Fedya bumps into Nadena in the town church. He nearly confesses what he has done, but can’t bring himself to. As magistrate, Fedya is called to Volsky’s house to question Olga as she lies dying. She doesn’t name her assailant, saying she forgives her killer, because he loves her and taking Fedya’s hand. As she dies, Olga describes seeing "heavenly electricity", or lightning - the same thing that killed her mother.

The prosecutor charges Urbenin, based on the theft and abuse accusations against him and his history of jealousy and threats. Clara, the maid, comes forward, saying she can recognize the killer’s hands by his rings and their aristocratic appearance, only to realize, to her horror, that they are Fedya’s. She has unrequitedly loved him for years and promises to protect him and never utter a word.

At the trial, Clara’s stumbling testimony further incriminates Urbenin. Fedya nearly stands up and confesses to save Urbenin, but again cannot bring himself to. Urbenin is found guilty and given a life sentence of forced labor in the salt mines of Siberia.

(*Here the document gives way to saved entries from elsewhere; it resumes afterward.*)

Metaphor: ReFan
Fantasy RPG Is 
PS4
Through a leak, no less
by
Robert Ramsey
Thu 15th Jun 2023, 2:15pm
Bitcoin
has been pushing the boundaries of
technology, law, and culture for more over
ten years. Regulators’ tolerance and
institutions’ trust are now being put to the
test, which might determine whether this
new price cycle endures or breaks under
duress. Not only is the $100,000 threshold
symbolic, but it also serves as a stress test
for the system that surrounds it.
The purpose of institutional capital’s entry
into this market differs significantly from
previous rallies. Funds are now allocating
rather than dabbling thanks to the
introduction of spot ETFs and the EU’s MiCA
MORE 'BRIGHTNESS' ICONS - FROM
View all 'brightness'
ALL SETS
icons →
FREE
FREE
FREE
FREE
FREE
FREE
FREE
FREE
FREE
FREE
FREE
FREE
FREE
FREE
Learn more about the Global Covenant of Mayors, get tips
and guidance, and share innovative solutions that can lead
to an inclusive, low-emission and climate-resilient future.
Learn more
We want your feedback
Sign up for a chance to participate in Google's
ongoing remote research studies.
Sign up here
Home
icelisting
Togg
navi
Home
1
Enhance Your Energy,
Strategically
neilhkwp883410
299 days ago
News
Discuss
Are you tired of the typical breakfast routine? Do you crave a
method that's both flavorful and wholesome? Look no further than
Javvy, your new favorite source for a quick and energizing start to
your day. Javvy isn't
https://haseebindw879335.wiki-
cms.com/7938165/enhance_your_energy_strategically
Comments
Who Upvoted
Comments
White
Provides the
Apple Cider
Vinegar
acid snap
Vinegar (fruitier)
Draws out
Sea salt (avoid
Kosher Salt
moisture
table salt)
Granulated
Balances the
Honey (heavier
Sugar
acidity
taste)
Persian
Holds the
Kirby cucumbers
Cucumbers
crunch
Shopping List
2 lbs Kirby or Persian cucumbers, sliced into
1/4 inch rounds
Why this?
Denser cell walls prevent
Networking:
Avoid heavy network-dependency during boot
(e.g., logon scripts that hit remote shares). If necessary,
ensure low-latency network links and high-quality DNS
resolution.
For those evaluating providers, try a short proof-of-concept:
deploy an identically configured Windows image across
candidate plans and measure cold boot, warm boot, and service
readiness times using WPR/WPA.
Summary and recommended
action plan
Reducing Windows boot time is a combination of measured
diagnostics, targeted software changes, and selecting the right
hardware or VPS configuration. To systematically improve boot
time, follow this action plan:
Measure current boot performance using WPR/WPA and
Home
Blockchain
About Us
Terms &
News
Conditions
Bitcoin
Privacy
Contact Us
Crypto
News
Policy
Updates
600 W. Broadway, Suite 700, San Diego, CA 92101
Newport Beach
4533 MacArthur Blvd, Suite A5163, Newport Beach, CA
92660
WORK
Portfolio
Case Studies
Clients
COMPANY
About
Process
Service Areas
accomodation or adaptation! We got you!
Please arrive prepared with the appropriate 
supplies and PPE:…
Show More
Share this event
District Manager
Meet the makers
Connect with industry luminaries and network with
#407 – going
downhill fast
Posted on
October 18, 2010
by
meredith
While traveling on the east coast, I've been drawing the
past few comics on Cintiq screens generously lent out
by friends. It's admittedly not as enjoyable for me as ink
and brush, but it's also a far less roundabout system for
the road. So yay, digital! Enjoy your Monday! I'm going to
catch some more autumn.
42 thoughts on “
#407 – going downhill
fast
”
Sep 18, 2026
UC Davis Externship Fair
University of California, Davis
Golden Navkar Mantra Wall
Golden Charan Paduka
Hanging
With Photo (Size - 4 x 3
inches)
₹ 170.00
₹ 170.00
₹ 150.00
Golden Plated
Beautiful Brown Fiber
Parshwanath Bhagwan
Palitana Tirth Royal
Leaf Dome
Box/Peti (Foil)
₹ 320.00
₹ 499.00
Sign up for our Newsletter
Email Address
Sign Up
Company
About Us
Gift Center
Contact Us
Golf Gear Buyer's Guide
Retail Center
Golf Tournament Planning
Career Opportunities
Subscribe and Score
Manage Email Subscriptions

Back in 1919 – Nadena finishes reading the book, gutted. She puts it in an envelope, addressed to the public prosecutor. Fedya returns to the squalid room he and Volsky share, discovering Volsky sold the book to Nadena, without knowing what it was about. Fedya confronts Nadena, who admits she couldn’t bring herself to mail it. She gives the package to Fedya and asks him to do the right thing and save an innocent man, giving her “one last chance to let me love you again.”

Fedya drops the package in a postbox, but immediately regrets the decision and assaults the postman, stealing his postbag. The police pursue Fedya into a bar, where they shoot him. As he dies, he, too, claims to see the "heavenly electricity." As Fedya’s corpse is carried away, the police discover on him only Nadena’s dance card from the wedding banquet, on which he wrote “I Love You.” It ends up discarded on the floor, swept up with the garbage and dumped in a trashcan.

==Cast==
- George Sanders as Judge Fedor Petroff
- Linda Darnell as Olga Kuzminichna Urbenin
- Edward Everett Horton as Count "Piggy" Volsky
- Anna Lee as Nadena Kalenin
- Hugo Haas as Anton Urbenin
- Laurie Lane as 	Clara Heller
- John Philliber as 	Polycarp - Petroff's Butler
- Sig Ruman as 	Kuzma
- John Abbott as Lunin - Public Prosecutor
- Mary Servoss as 	Mrs. Kalenin
- André Charlot as Mr. Kalenin
- Robert Greig as 	Gregory - Volsky's Butler
- Nina Koshetz as 	Gypsy Singer
- Paul Hurst as 	Officer Orloff
- Charles Trowbridge as 	Doctor
- Sarah Padden as 	Beggar Woman
- Mike Mazurki as 	Tall Policeman

==Production==
Director Douglas Sirk began developing this project while working at the UFA Studios in Germany. After fleeing to the United States in 1939, he continued developing the project, working for a time with James M. Cain, but discarding that draft, saying it was too American. Sirk receives screen credit for his work adapting the story.

==Reception==
The film was notable in changing Linda Darnell's public image. While she had previously been playing innocent, good-natured roles, her performance as the seductive and manipulative Olga changed the public's opinion of her and transformed her into a sex symbol. She would go on to play more femme fatales in her career.

This is one of a handful of films in which Sanders’ singing voice can be heard (and in his native-born Russian). Like The North Star, this film was released in the United States during a period of pro-Russian sentiment and interest by the Allies at the height of World War II.